Action item:
Pictures are to be left out, but please repeat each record exactly.

Dataset entries:

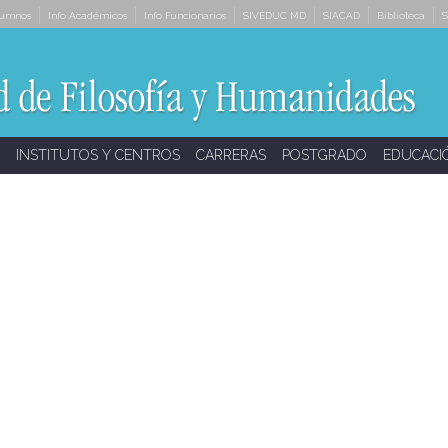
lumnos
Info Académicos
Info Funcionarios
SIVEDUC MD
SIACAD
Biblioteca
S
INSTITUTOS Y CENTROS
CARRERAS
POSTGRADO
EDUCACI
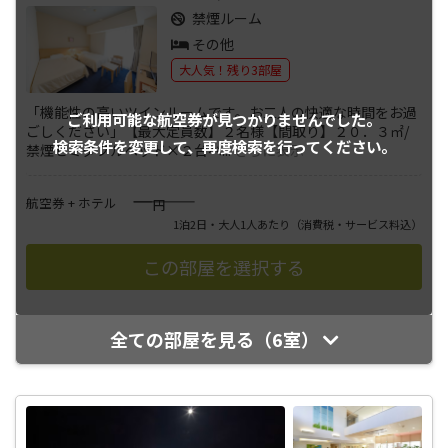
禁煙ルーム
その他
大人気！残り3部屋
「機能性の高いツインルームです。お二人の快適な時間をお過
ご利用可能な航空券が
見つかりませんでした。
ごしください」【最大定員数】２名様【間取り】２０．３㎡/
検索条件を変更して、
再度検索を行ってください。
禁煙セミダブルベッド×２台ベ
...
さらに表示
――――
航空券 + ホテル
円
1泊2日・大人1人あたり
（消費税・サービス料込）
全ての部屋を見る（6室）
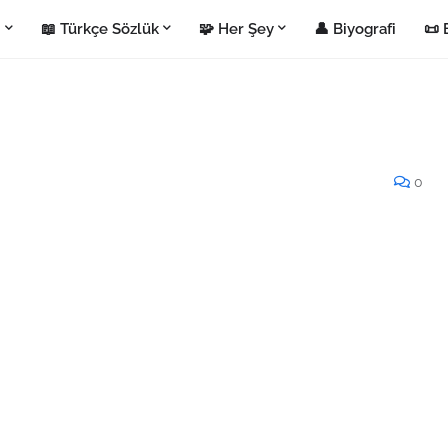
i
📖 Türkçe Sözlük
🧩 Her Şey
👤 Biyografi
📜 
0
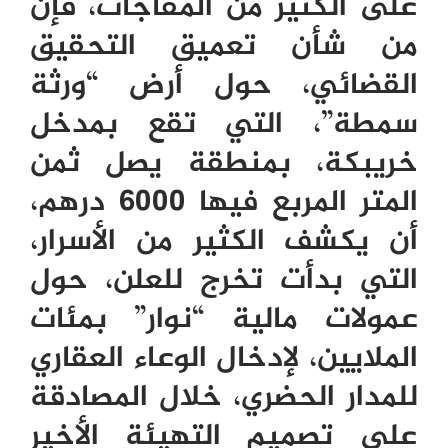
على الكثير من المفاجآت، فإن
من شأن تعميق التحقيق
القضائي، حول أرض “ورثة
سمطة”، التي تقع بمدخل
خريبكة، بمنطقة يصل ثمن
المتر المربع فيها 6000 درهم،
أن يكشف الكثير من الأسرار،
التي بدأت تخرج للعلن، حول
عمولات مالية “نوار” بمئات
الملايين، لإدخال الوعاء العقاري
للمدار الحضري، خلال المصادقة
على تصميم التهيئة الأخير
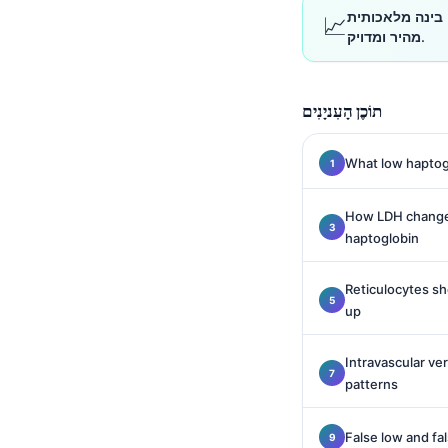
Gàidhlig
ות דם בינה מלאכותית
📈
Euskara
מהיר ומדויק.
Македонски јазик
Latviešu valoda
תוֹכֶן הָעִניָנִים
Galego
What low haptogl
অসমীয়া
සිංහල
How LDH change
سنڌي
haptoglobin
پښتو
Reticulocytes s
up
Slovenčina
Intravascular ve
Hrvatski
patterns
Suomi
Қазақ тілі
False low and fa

Result below:
lumnos
Info Académicos
Info Funcionarios
SIVEDUC MD
SIACAD
Biblioteca
S
INSTITUTOS Y CENTROS
CARRERAS
POSTGRADO
EDUCACI
禁煙ルーム
その他
大人気！残り3部屋
「機能性の高いツインルームです。お二人の快適な時間をお過
ご利用可能な航空券が
見つかりませんでした。
ごしください」【最大定員数】２名様【間取り】２０．３㎡/
検索条件を変更して、
再度検索を行ってください。
禁煙セミダブルベッド×２台ベ
...
さらに表示
――――
航空券 + ホテル
円
1泊2日・大人1人あたり
（消費税・サービス料込）
全ての部屋を見る（6室）
i
📖 Türkçe Sözlük
🧩 Her Şey
👤 Biyografi
📜 
0
على الكثير من المفاجآت، فإن
من شأن تعميق التحقيق
القضائي، حول أرض “ورثة
سمطة”، التي تقع بمدخل
خريبكة، بمنطقة يصل ثمن
المتر المربع فيها 6000 درهم،
أن يكشف الكثير من الأسرار،
التي بدأت تخرج للعلن، حول
عمولات مالية “نوار” بمئات
الملايين، لإدخال الوعاء العقاري
للمدار الحضري، خلال المصادقة
على تصميم التهيئة الأخير
Gàidhlig
ות דם בינה מלאכותית
📈
Euskara
מהיר ומדויק.
Македонски јазик
Latviešu valoda
תוֹכֶן הָעִניָנִים
Galego
What low haptogl
অসমীয়া
සිංහල
How LDH change
سنڌي
haptoglobin
پښتو
Reticulocytes s
up
Slovenčina
Intravascular ve
Hrvatski
patterns
Suomi
Қазақ тілі
False low and fa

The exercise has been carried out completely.